Due to the development of technology, electronic devices require greater and greater currents, so power connectors require better power terminals to withstand greater currents. Generally speaking, a conductive terminal used in a printed circuit board socket is made of copper to provide better conductivity. In order to achieve good current transmission, a large number of strip-shaped connecting ribs can be designed on the conductive terminal as electrical contacts and used to clamp the pin of a male terminal, thereby forming better electrical contact. However, if the structure of the conductive terminal is not specially designed, greater force may be required when the pin being inserted into, which results in inconvenience and easily damaged. As a result, it is difficult to strike a balance between good electrical contact and appropriate insertion force.

SUMMARY

According to some embodiments of the present disclosure, a conductive terminal structure includes two support portions, a plurality of connecting ribs, and at least one spring plate. The two support portions are spaced from each other at a distance and extend along a first direction. The connecting ribs are disposed with intervals and extend along a second direction perpendicular to the first direction, wherein two ends of each of the connecting ribs respectively connect the two support portions, and the connecting ribs have a concave shape. The spring plate extends along the second direction and has a fixed end and a contact end distal to the fixed end, wherein the fixed end connects one of the two support portions, the contact end is suspended without support. When the conductive terminal structure is rolled to form a space, the contact end of the spring plate and the connecting ribs protrude toward the space, and are configured to electrically contact a pin inserted into the space.

In some embodiments, the conductive terminal structure includes a plurality of the spring plates, wherein the spring plates are arranged in an upper row and a lower row, the spring plates in the upper row extend outward from an upper one of the two support portions, and the spring plates in the lower row extend outward from a lower one of the two support portions.

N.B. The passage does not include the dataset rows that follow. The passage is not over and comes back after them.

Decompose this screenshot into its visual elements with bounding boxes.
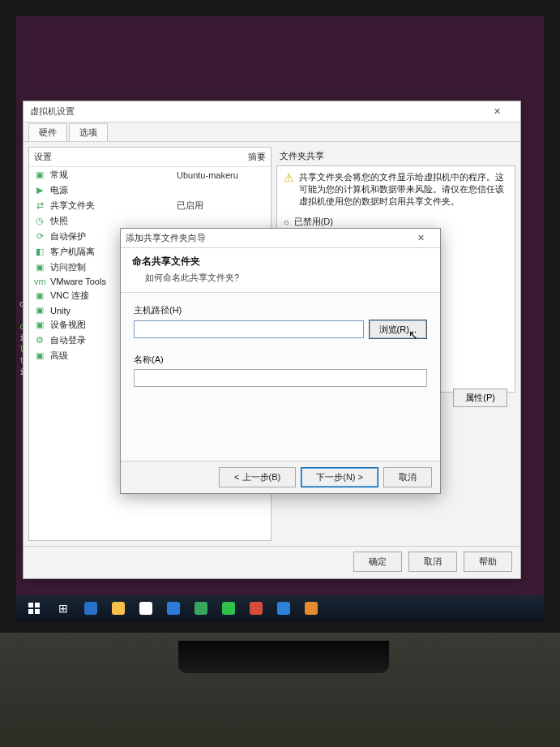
ok-button[interactable]: 确定 [353,552,402,572]
settings-icon [167,602,180,615]
cancel-button[interactable]: 取消 [408,552,457,572]
folder-icon [112,602,125,615]
advanced-icon: ▣ [34,350,45,361]
chrome-button[interactable] [190,598,212,619]
app-button-1[interactable] [245,598,267,619]
radio-icon: ○ [284,217,289,227]
app-button-2[interactable] [272,598,295,619]
device-row-general[interactable]: ▣ 常规 Ubuntu-makeru [29,167,271,182]
vm-settings-close-button[interactable]: ✕ [480,102,514,122]
wechat-button[interactable] [217,598,240,619]
clock-icon: ◷ [34,216,45,226]
monitor-stand [178,641,389,673]
app-icon [277,602,290,615]
properties-button[interactable]: 属性(P) [453,389,507,407]
unity-icon: ▣ [34,305,45,316]
windows-taskbar: ⊞ [16,595,544,621]
settings-tabs: 硬件 选项 [24,122,520,142]
edge-button[interactable] [79,598,102,619]
wizard-heading: 命名共享文件夹 [132,255,429,268]
vmware-icon: vm [34,277,45,286]
app-icon [250,602,263,615]
warning-text: 共享文件夹会将您的文件显示给虚拟机中的程序。这可能为您的计算机和数据带来风险。请… [299,171,508,208]
wizard-cancel-button[interactable]: 取消 [383,467,432,487]
refresh-icon: ⟳ [34,231,45,242]
vmware-button[interactable] [300,598,323,619]
edge-icon [84,602,97,615]
monitor-icon: ▣ [34,290,45,301]
host-path-input[interactable] [134,320,364,338]
close-icon: ✕ [494,106,501,117]
vm-settings-buttons: 确定 取消 帮助 [24,546,520,577]
play-icon: ▶ [34,185,45,195]
wechat-icon [222,602,235,615]
gear-icon: ⚙ [34,335,45,346]
device-icon: ▣ [34,170,45,180]
start-button[interactable] [21,598,47,619]
wizard-header: 命名共享文件夹 如何命名此共享文件夹? [121,248,440,293]
shared-folders-section-title: 文件夹共享 [280,150,515,162]
taskview-button[interactable]: ⊞ [52,598,75,619]
share-icon: ⇄ [34,200,45,211]
folder-name-input[interactable] [134,369,427,387]
help-button[interactable]: 帮助 [464,552,512,572]
wizard-subheading: 如何命名此共享文件夹? [145,272,429,284]
view-icon: ▣ [34,320,45,330]
vm-settings-titlebar[interactable]: 虚拟机设置 ✕ [24,101,520,122]
browse-button[interactable]: 浏览(R)... ↖ [369,320,427,339]
lock-icon: ▣ [34,262,45,273]
device-row-snapshot[interactable]: ◷ 快照 [29,213,271,229]
vm-settings-title: 虚拟机设置 [30,105,75,118]
close-icon: ✕ [417,233,425,243]
taskview-icon: ⊞ [58,602,68,615]
store-button[interactable] [135,598,157,619]
vmware-icon [305,602,318,615]
host-path-label: 主机路径(H) [134,304,427,316]
tab-hardware[interactable]: 硬件 [28,123,67,141]
warning-icon: ⚠ [284,171,294,208]
settings-button[interactable] [162,598,185,619]
store-icon [139,602,152,615]
wizard-title: 添加共享文件夹向导 [126,232,206,244]
windows-logo-icon [28,603,40,614]
name-label: 名称(A) [134,354,427,366]
next-button[interactable]: 下一步(N) > [301,467,378,487]
wizard-close-button[interactable]: ✕ [406,230,435,247]
back-button[interactable]: < 上一步(B) [219,467,296,487]
wizard-buttons: < 上一步(B) 下一步(N) > 取消 [121,461,440,493]
device-list-header: 设置 摘要 [29,148,271,167]
box-icon: ◧ [34,247,45,257]
device-row-shared-folders[interactable]: ⇄ 共享文件夹 已启用 [29,198,271,213]
explorer-button[interactable] [107,598,130,619]
device-row-power[interactable]: ▶ 电源 [29,182,271,198]
chrome-icon [195,602,207,615]
add-shared-folder-wizard: 添加共享文件夹向导 ✕ 命名共享文件夹 如何命名此共享文件夹? 主机路径(H) … [120,228,441,494]
wizard-titlebar[interactable]: 添加共享文件夹向导 ✕ [121,229,440,248]
tab-options[interactable]: 选项 [69,123,108,141]
radio-disabled[interactable]: ○ 已禁用(D) [284,216,508,228]
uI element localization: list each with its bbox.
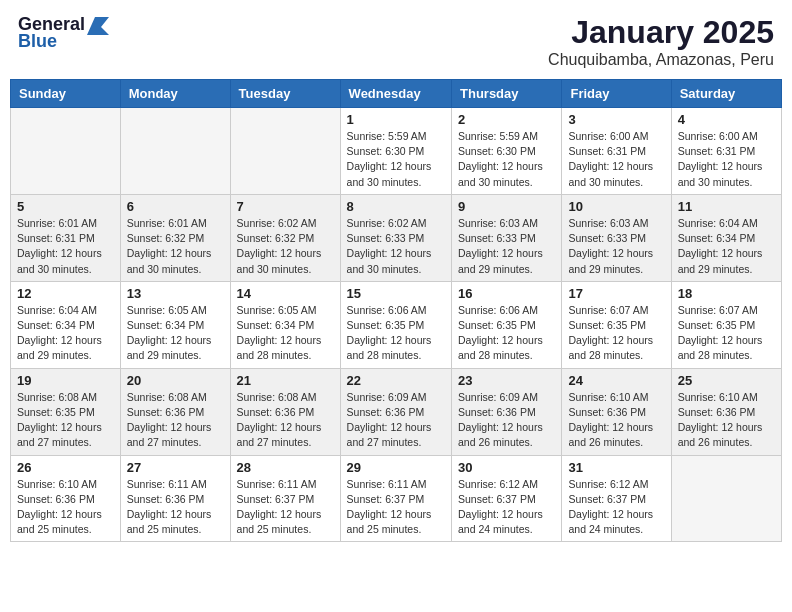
- calendar-cell: 24Sunrise: 6:10 AM Sunset: 6:36 PM Dayli…: [562, 368, 671, 455]
- day-number: 13: [127, 286, 224, 301]
- day-detail: Sunrise: 6:11 AM Sunset: 6:36 PM Dayligh…: [127, 477, 224, 538]
- logo: General Blue: [18, 14, 109, 52]
- calendar-cell: 12Sunrise: 6:04 AM Sunset: 6:34 PM Dayli…: [11, 281, 121, 368]
- day-number: 21: [237, 373, 334, 388]
- day-number: 24: [568, 373, 664, 388]
- day-detail: Sunrise: 5:59 AM Sunset: 6:30 PM Dayligh…: [458, 129, 555, 190]
- calendar-cell: 18Sunrise: 6:07 AM Sunset: 6:35 PM Dayli…: [671, 281, 781, 368]
- day-detail: Sunrise: 6:09 AM Sunset: 6:36 PM Dayligh…: [458, 390, 555, 451]
- day-number: 22: [347, 373, 445, 388]
- day-number: 28: [237, 460, 334, 475]
- calendar-cell: 4Sunrise: 6:00 AM Sunset: 6:31 PM Daylig…: [671, 108, 781, 195]
- day-number: 12: [17, 286, 114, 301]
- day-detail: Sunrise: 6:06 AM Sunset: 6:35 PM Dayligh…: [347, 303, 445, 364]
- calendar-cell: [671, 455, 781, 542]
- day-detail: Sunrise: 6:05 AM Sunset: 6:34 PM Dayligh…: [237, 303, 334, 364]
- calendar-week-row: 26Sunrise: 6:10 AM Sunset: 6:36 PM Dayli…: [11, 455, 782, 542]
- day-number: 29: [347, 460, 445, 475]
- calendar-cell: 28Sunrise: 6:11 AM Sunset: 6:37 PM Dayli…: [230, 455, 340, 542]
- calendar-cell: 27Sunrise: 6:11 AM Sunset: 6:36 PM Dayli…: [120, 455, 230, 542]
- day-detail: Sunrise: 6:08 AM Sunset: 6:36 PM Dayligh…: [237, 390, 334, 451]
- calendar-week-row: 19Sunrise: 6:08 AM Sunset: 6:35 PM Dayli…: [11, 368, 782, 455]
- day-detail: Sunrise: 6:01 AM Sunset: 6:31 PM Dayligh…: [17, 216, 114, 277]
- svg-marker-0: [87, 17, 109, 35]
- day-detail: Sunrise: 6:02 AM Sunset: 6:33 PM Dayligh…: [347, 216, 445, 277]
- day-detail: Sunrise: 6:12 AM Sunset: 6:37 PM Dayligh…: [458, 477, 555, 538]
- day-detail: Sunrise: 6:12 AM Sunset: 6:37 PM Dayligh…: [568, 477, 664, 538]
- calendar-cell: 16Sunrise: 6:06 AM Sunset: 6:35 PM Dayli…: [452, 281, 562, 368]
- calendar-cell: 15Sunrise: 6:06 AM Sunset: 6:35 PM Dayli…: [340, 281, 451, 368]
- day-number: 17: [568, 286, 664, 301]
- weekday-header-monday: Monday: [120, 80, 230, 108]
- day-detail: Sunrise: 6:10 AM Sunset: 6:36 PM Dayligh…: [678, 390, 775, 451]
- weekday-header-thursday: Thursday: [452, 80, 562, 108]
- day-number: 9: [458, 199, 555, 214]
- calendar-week-row: 5Sunrise: 6:01 AM Sunset: 6:31 PM Daylig…: [11, 194, 782, 281]
- calendar-cell: 25Sunrise: 6:10 AM Sunset: 6:36 PM Dayli…: [671, 368, 781, 455]
- day-number: 3: [568, 112, 664, 127]
- calendar-cell: [120, 108, 230, 195]
- weekday-header-friday: Friday: [562, 80, 671, 108]
- calendar-cell: 26Sunrise: 6:10 AM Sunset: 6:36 PM Dayli…: [11, 455, 121, 542]
- calendar-cell: [11, 108, 121, 195]
- day-number: 20: [127, 373, 224, 388]
- day-number: 15: [347, 286, 445, 301]
- day-number: 19: [17, 373, 114, 388]
- calendar-cell: 23Sunrise: 6:09 AM Sunset: 6:36 PM Dayli…: [452, 368, 562, 455]
- day-number: 5: [17, 199, 114, 214]
- calendar-cell: 2Sunrise: 5:59 AM Sunset: 6:30 PM Daylig…: [452, 108, 562, 195]
- day-detail: Sunrise: 6:04 AM Sunset: 6:34 PM Dayligh…: [678, 216, 775, 277]
- day-detail: Sunrise: 6:03 AM Sunset: 6:33 PM Dayligh…: [568, 216, 664, 277]
- day-detail: Sunrise: 6:10 AM Sunset: 6:36 PM Dayligh…: [17, 477, 114, 538]
- day-number: 10: [568, 199, 664, 214]
- weekday-header-wednesday: Wednesday: [340, 80, 451, 108]
- day-detail: Sunrise: 6:11 AM Sunset: 6:37 PM Dayligh…: [347, 477, 445, 538]
- calendar-cell: 29Sunrise: 6:11 AM Sunset: 6:37 PM Dayli…: [340, 455, 451, 542]
- day-number: 1: [347, 112, 445, 127]
- calendar-cell: 14Sunrise: 6:05 AM Sunset: 6:34 PM Dayli…: [230, 281, 340, 368]
- weekday-header-sunday: Sunday: [11, 80, 121, 108]
- calendar-cell: 13Sunrise: 6:05 AM Sunset: 6:34 PM Dayli…: [120, 281, 230, 368]
- day-number: 16: [458, 286, 555, 301]
- month-title: January 2025: [548, 14, 774, 51]
- calendar-cell: 7Sunrise: 6:02 AM Sunset: 6:32 PM Daylig…: [230, 194, 340, 281]
- day-number: 23: [458, 373, 555, 388]
- calendar-cell: 9Sunrise: 6:03 AM Sunset: 6:33 PM Daylig…: [452, 194, 562, 281]
- day-detail: Sunrise: 6:11 AM Sunset: 6:37 PM Dayligh…: [237, 477, 334, 538]
- day-detail: Sunrise: 6:02 AM Sunset: 6:32 PM Dayligh…: [237, 216, 334, 277]
- calendar-cell: 3Sunrise: 6:00 AM Sunset: 6:31 PM Daylig…: [562, 108, 671, 195]
- day-detail: Sunrise: 6:09 AM Sunset: 6:36 PM Dayligh…: [347, 390, 445, 451]
- day-detail: Sunrise: 6:04 AM Sunset: 6:34 PM Dayligh…: [17, 303, 114, 364]
- day-detail: Sunrise: 5:59 AM Sunset: 6:30 PM Dayligh…: [347, 129, 445, 190]
- calendar-cell: 20Sunrise: 6:08 AM Sunset: 6:36 PM Dayli…: [120, 368, 230, 455]
- day-detail: Sunrise: 6:00 AM Sunset: 6:31 PM Dayligh…: [678, 129, 775, 190]
- day-number: 7: [237, 199, 334, 214]
- logo-blue: Blue: [18, 31, 57, 52]
- day-number: 6: [127, 199, 224, 214]
- calendar-cell: 31Sunrise: 6:12 AM Sunset: 6:37 PM Dayli…: [562, 455, 671, 542]
- calendar-cell: 8Sunrise: 6:02 AM Sunset: 6:33 PM Daylig…: [340, 194, 451, 281]
- calendar-cell: 1Sunrise: 5:59 AM Sunset: 6:30 PM Daylig…: [340, 108, 451, 195]
- day-detail: Sunrise: 6:08 AM Sunset: 6:35 PM Dayligh…: [17, 390, 114, 451]
- day-detail: Sunrise: 6:01 AM Sunset: 6:32 PM Dayligh…: [127, 216, 224, 277]
- day-detail: Sunrise: 6:07 AM Sunset: 6:35 PM Dayligh…: [678, 303, 775, 364]
- weekday-header-saturday: Saturday: [671, 80, 781, 108]
- day-number: 25: [678, 373, 775, 388]
- day-number: 18: [678, 286, 775, 301]
- weekday-header-row: SundayMondayTuesdayWednesdayThursdayFrid…: [11, 80, 782, 108]
- day-number: 2: [458, 112, 555, 127]
- calendar-cell: 17Sunrise: 6:07 AM Sunset: 6:35 PM Dayli…: [562, 281, 671, 368]
- day-detail: Sunrise: 6:07 AM Sunset: 6:35 PM Dayligh…: [568, 303, 664, 364]
- day-detail: Sunrise: 6:00 AM Sunset: 6:31 PM Dayligh…: [568, 129, 664, 190]
- calendar-cell: 22Sunrise: 6:09 AM Sunset: 6:36 PM Dayli…: [340, 368, 451, 455]
- day-number: 11: [678, 199, 775, 214]
- day-number: 14: [237, 286, 334, 301]
- calendar-cell: 10Sunrise: 6:03 AM Sunset: 6:33 PM Dayli…: [562, 194, 671, 281]
- calendar-cell: 5Sunrise: 6:01 AM Sunset: 6:31 PM Daylig…: [11, 194, 121, 281]
- day-number: 27: [127, 460, 224, 475]
- calendar-cell: 30Sunrise: 6:12 AM Sunset: 6:37 PM Dayli…: [452, 455, 562, 542]
- day-number: 8: [347, 199, 445, 214]
- location-subtitle: Chuquibamba, Amazonas, Peru: [548, 51, 774, 69]
- day-number: 30: [458, 460, 555, 475]
- weekday-header-tuesday: Tuesday: [230, 80, 340, 108]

In some embodiments, one of the spring plates in the upper row is located between two of the spring plates in the lower row, and another one of the spring plates in the upper row is located between one of the spring plates in the lower row and one of the connecting ribs; and one of the spring plates in the lower row is located between two of the spring plates in the upper row, and another one of the spring plates in the lower row is located between one of the spring plates in the upper row and one of the connecting ribs.

In some embodiments, the spring plates in the upper row are alternately disposed with the spring plates in the lower row such that the spring plates are in a comb teeth arrangement.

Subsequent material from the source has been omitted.